§ THE TASK: Using the material below, print a verbatim copy of every line from the one containing "why you want" through the one containing "List of members", inclusive, and omit the pictures.

START EXTRACTED ENTRIES

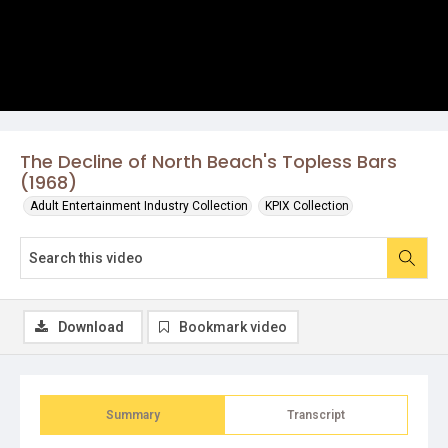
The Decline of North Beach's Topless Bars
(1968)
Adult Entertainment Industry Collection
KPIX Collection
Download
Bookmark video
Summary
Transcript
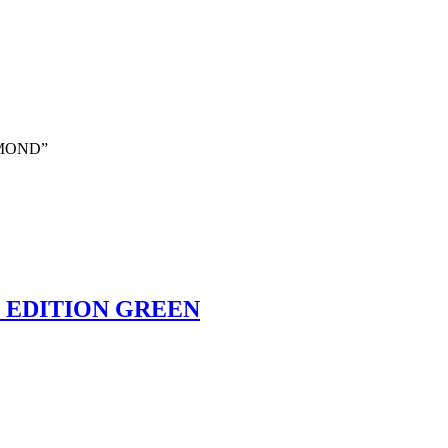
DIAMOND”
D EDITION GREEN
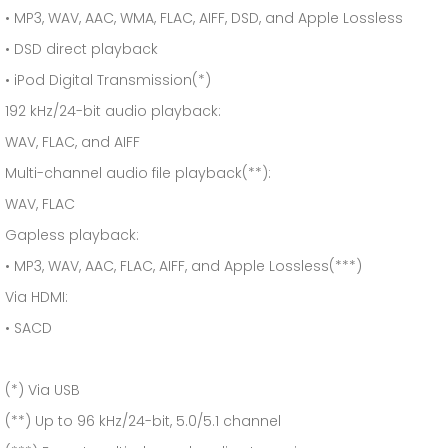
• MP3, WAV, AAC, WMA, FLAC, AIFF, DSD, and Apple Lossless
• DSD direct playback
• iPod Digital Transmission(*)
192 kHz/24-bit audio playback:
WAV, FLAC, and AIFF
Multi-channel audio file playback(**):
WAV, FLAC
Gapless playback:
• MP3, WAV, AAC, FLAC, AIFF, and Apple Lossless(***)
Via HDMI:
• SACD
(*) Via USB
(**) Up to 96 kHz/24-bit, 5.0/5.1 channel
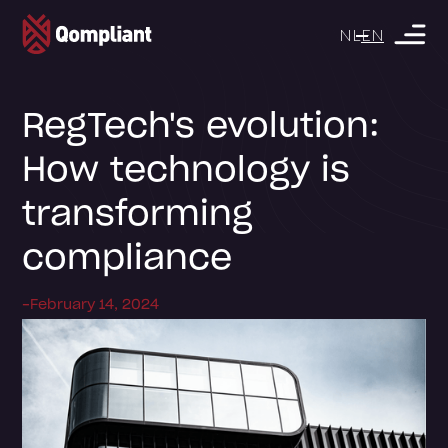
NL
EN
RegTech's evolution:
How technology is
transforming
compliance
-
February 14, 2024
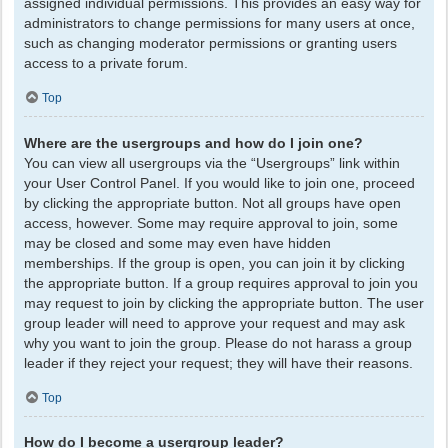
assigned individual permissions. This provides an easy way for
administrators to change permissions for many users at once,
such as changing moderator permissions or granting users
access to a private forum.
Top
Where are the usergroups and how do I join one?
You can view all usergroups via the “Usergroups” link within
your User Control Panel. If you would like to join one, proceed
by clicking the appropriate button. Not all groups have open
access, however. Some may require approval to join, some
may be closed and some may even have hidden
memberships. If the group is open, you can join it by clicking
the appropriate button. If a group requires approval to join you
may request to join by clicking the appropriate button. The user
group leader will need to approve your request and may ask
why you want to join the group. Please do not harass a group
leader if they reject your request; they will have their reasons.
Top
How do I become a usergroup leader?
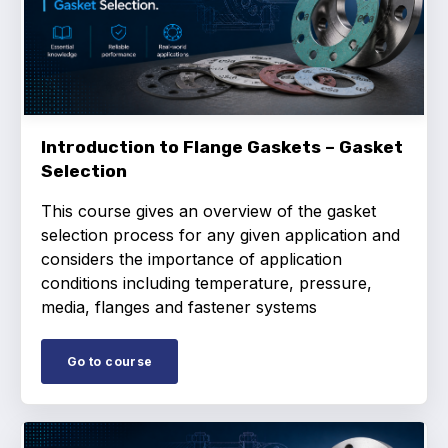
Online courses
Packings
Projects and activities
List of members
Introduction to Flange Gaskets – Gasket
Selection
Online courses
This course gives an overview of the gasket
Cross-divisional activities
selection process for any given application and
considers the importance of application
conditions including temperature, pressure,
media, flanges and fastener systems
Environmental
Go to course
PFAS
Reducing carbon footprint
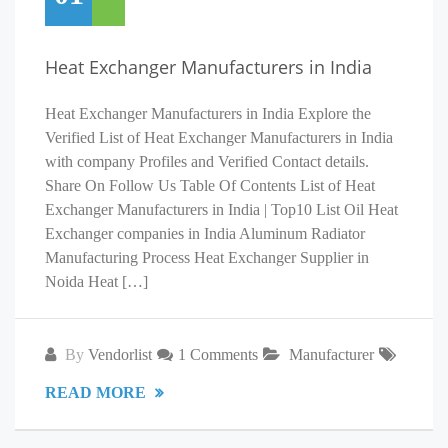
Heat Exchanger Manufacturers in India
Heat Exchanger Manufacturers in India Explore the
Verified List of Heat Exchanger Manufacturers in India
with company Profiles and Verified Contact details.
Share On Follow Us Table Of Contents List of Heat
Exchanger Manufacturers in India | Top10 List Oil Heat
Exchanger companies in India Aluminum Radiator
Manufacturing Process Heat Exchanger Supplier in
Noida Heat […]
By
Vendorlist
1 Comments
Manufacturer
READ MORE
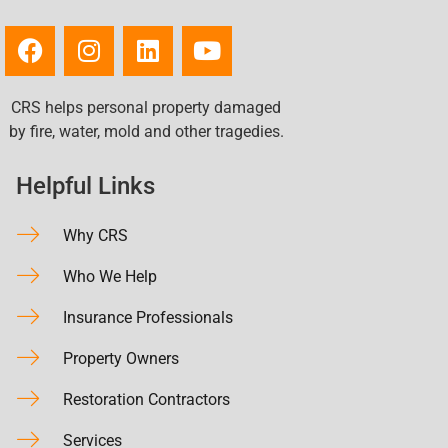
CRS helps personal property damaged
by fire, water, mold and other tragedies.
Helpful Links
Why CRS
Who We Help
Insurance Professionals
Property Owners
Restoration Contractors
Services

END EXTRACTED ENTRIES
START EXTRACTED ENTRIES

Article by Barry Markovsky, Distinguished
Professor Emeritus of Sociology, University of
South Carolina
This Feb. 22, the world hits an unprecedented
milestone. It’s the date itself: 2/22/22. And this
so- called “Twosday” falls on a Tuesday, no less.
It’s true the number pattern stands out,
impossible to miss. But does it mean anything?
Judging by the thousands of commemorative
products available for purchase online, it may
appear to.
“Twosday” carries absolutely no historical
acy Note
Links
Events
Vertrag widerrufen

END EXTRACTED ENTRIES

§ SOLUTION:
why you want to join the group. Please do not harass a group
leader if they reject your request; they will have their reasons.
Top
How do I become a usergroup leader?
Online courses
Packings
Projects and activities
List of members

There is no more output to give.